=== Begin Enclosure ===

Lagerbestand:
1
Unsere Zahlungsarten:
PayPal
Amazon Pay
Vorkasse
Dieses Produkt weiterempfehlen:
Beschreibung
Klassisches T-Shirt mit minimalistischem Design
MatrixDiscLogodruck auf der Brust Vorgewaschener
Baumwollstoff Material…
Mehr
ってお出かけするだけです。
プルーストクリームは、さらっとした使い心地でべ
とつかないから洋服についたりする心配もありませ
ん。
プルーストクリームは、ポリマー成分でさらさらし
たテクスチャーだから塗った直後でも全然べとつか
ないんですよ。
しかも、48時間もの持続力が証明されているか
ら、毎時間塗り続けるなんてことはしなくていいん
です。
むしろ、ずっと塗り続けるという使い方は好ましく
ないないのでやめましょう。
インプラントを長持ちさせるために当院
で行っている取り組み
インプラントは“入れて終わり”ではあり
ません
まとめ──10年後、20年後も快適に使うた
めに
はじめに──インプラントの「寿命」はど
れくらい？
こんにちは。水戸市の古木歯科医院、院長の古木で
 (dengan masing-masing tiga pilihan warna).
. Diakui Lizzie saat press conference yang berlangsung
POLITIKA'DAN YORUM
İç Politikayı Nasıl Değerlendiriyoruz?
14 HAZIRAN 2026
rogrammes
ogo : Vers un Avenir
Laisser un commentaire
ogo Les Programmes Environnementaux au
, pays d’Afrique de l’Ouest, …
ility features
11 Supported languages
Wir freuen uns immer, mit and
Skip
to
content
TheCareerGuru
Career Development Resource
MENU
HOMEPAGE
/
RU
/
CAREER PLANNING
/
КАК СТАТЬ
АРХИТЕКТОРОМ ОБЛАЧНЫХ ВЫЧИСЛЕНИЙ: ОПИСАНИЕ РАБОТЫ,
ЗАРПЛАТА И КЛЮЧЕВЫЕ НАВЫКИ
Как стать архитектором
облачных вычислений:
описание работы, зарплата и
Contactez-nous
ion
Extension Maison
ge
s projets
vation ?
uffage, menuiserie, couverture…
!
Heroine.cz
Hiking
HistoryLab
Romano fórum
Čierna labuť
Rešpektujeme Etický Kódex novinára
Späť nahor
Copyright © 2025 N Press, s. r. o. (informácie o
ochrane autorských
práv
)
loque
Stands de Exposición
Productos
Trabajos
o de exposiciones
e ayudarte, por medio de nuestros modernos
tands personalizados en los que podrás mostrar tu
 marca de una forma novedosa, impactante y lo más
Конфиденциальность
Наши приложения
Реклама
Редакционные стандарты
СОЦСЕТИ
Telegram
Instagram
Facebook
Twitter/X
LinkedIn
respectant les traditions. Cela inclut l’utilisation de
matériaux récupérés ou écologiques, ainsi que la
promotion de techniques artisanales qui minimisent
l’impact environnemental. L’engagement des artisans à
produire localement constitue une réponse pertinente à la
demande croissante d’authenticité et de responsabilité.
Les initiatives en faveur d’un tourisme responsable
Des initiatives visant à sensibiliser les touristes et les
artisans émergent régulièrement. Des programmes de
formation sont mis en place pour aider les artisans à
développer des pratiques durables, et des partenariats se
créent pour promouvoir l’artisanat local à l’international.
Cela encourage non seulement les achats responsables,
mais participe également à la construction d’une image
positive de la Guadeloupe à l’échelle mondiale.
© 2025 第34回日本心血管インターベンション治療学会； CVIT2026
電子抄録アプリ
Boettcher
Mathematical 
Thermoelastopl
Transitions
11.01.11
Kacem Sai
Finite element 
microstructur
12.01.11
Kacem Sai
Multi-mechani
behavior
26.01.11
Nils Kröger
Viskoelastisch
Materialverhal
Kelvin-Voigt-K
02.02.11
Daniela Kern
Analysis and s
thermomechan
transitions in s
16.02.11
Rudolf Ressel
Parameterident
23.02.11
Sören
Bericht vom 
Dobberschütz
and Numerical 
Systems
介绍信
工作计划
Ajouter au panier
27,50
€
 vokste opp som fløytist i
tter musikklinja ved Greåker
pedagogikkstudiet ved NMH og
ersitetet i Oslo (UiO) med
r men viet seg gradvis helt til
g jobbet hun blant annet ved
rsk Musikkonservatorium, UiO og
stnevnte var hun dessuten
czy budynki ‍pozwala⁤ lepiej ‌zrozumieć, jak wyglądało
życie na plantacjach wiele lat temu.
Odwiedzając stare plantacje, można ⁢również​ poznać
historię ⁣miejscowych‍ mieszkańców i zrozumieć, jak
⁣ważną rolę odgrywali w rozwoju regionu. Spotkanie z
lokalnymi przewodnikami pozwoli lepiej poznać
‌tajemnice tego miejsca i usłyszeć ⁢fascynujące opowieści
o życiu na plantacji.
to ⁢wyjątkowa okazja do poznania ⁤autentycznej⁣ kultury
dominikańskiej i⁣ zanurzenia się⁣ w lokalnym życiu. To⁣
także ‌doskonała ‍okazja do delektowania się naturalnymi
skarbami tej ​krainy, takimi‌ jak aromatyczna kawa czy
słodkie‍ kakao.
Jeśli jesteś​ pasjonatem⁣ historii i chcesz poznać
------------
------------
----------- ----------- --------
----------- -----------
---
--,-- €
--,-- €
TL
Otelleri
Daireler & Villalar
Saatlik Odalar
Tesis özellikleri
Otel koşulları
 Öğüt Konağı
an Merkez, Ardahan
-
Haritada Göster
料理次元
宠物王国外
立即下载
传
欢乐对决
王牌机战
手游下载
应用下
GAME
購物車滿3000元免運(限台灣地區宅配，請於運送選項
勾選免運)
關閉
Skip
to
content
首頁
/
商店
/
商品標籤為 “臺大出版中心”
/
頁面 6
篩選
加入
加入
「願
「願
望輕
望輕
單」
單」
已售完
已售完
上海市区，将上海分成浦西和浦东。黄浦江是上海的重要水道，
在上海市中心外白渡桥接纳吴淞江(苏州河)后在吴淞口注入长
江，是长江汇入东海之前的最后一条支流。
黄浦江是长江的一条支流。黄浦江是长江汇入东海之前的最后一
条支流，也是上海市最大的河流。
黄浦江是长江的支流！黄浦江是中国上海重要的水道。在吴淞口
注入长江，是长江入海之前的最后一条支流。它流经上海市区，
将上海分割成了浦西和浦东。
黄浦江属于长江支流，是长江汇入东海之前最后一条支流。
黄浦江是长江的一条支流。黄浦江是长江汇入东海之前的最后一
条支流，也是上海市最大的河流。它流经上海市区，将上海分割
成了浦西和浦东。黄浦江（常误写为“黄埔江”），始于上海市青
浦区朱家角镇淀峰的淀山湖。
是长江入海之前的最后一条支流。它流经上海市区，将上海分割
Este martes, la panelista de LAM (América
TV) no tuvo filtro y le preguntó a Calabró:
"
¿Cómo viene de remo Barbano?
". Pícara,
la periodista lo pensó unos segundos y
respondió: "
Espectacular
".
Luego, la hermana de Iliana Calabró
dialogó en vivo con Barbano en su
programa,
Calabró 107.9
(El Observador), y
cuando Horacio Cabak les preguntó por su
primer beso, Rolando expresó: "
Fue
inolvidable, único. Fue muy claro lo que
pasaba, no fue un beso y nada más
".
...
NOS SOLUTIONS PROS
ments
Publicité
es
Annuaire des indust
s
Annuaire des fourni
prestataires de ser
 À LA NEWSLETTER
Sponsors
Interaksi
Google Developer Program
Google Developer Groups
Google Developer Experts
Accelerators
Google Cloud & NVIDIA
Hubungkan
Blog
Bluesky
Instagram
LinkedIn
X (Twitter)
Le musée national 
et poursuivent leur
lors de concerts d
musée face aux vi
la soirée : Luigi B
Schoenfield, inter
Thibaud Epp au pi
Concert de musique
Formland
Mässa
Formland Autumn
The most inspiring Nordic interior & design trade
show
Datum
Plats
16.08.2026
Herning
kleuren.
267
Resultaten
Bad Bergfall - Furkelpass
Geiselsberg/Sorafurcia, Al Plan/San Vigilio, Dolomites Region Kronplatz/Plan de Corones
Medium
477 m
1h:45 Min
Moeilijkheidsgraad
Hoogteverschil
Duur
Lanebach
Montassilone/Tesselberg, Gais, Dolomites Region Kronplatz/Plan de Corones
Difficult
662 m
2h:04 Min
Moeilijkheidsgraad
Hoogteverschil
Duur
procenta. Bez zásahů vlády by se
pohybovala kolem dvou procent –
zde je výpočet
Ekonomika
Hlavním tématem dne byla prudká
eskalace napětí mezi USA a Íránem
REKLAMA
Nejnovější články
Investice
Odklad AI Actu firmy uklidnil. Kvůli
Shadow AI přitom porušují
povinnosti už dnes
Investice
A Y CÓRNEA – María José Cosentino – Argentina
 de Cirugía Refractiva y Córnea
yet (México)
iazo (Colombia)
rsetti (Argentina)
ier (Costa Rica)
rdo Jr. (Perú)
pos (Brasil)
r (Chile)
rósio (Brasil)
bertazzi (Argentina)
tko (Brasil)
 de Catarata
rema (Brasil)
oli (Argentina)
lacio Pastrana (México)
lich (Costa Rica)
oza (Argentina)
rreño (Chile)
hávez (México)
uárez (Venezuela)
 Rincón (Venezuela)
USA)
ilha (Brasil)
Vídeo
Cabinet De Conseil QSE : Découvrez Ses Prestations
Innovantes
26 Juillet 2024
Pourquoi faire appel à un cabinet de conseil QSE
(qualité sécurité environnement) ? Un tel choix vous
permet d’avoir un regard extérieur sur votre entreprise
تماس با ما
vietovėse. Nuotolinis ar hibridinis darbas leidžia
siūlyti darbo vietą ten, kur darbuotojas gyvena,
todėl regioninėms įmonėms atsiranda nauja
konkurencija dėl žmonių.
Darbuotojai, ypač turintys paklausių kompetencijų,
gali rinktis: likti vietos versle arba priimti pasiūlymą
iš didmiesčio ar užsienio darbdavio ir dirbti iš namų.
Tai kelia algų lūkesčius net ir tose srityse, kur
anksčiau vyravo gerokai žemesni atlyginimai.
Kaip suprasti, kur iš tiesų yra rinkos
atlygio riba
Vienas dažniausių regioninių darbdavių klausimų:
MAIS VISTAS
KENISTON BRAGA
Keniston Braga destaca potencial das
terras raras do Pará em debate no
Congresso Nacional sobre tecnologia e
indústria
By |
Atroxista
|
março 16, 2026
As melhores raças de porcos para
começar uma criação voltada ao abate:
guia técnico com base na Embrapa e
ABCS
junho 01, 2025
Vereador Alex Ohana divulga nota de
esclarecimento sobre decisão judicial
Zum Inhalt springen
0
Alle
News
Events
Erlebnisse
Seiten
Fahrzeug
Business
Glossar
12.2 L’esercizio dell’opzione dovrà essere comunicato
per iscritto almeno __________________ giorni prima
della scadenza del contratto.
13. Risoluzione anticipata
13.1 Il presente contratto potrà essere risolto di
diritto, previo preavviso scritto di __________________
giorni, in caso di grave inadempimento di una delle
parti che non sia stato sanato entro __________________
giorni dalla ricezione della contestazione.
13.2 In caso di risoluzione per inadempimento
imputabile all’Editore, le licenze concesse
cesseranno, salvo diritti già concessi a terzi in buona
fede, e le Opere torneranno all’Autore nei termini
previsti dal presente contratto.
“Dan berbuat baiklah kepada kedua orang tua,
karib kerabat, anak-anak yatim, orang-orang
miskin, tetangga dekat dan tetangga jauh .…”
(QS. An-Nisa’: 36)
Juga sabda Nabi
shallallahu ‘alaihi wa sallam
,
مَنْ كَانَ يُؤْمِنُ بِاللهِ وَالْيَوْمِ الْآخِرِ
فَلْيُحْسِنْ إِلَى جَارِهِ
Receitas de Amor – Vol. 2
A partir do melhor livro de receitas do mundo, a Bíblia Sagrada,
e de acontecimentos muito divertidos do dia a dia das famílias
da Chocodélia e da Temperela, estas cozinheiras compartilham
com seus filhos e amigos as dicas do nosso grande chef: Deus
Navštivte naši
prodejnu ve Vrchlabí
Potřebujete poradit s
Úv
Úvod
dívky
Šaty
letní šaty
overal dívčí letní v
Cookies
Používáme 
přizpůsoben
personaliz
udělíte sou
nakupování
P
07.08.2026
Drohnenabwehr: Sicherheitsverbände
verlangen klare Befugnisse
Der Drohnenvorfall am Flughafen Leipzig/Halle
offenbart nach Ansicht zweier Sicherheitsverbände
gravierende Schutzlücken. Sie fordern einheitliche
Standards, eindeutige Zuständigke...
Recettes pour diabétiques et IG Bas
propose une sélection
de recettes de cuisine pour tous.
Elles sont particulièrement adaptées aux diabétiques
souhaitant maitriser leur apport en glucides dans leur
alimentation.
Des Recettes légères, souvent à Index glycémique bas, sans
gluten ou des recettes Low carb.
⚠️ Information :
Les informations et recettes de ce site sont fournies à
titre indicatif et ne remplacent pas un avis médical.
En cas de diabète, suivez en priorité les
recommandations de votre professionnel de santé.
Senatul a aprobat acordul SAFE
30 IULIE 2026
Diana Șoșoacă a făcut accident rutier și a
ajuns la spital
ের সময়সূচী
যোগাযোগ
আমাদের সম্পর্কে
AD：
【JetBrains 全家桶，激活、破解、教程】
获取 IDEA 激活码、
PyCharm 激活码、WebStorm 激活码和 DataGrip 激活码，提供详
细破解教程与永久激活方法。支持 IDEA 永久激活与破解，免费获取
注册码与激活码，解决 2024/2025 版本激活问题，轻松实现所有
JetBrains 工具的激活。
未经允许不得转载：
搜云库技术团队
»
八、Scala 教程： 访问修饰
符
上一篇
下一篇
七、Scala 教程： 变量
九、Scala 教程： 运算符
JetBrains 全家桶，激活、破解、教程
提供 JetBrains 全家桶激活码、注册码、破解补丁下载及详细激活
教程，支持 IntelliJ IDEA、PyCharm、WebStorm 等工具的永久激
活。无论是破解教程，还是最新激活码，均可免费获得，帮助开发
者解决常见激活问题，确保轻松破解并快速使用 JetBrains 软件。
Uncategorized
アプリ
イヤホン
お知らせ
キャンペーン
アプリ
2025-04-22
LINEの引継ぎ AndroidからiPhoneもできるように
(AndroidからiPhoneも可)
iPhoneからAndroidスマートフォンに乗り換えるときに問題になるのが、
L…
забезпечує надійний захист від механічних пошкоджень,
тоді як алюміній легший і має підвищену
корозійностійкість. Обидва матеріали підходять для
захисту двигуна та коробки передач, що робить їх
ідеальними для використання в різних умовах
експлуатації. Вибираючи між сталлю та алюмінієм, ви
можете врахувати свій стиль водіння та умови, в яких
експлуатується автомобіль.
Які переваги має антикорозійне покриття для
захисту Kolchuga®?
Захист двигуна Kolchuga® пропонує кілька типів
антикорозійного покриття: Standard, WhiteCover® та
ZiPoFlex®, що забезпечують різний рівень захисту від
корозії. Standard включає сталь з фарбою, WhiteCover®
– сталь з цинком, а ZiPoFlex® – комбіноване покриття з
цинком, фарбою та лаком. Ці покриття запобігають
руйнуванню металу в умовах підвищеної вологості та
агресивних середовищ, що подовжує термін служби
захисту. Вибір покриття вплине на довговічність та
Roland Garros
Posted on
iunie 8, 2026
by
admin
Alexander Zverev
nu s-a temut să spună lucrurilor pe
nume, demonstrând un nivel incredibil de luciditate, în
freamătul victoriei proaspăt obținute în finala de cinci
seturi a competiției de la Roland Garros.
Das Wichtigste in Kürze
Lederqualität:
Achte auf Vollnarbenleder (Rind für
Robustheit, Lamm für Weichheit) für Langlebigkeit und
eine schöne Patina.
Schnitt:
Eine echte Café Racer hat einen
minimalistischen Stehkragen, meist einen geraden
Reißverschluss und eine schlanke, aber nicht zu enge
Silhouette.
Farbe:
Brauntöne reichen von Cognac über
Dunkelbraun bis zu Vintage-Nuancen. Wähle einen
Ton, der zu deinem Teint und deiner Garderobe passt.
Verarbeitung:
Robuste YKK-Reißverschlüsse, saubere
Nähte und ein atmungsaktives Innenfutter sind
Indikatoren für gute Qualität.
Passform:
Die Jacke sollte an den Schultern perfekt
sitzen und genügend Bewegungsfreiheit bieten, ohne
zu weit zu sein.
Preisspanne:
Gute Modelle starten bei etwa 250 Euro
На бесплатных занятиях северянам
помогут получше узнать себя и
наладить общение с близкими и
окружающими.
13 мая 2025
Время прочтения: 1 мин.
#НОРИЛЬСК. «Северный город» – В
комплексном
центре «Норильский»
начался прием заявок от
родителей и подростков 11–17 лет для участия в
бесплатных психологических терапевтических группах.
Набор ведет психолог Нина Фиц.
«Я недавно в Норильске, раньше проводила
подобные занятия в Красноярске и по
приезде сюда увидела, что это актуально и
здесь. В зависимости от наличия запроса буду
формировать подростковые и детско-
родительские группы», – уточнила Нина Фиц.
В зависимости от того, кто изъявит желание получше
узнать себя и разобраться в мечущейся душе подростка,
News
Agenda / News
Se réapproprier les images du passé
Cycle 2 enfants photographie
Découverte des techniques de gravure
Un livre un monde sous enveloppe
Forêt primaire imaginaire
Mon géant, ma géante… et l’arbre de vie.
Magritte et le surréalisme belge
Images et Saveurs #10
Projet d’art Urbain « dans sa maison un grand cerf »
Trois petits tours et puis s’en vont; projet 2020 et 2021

=== End Enclosure ===

Work request ::
Display each line of the data where "也是上海市最大的河流" occurs.

Written solution ::
条支流，也是上海市最大的河流。
条支流，也是上海市最大的河流。它流经上海市区，将上海分割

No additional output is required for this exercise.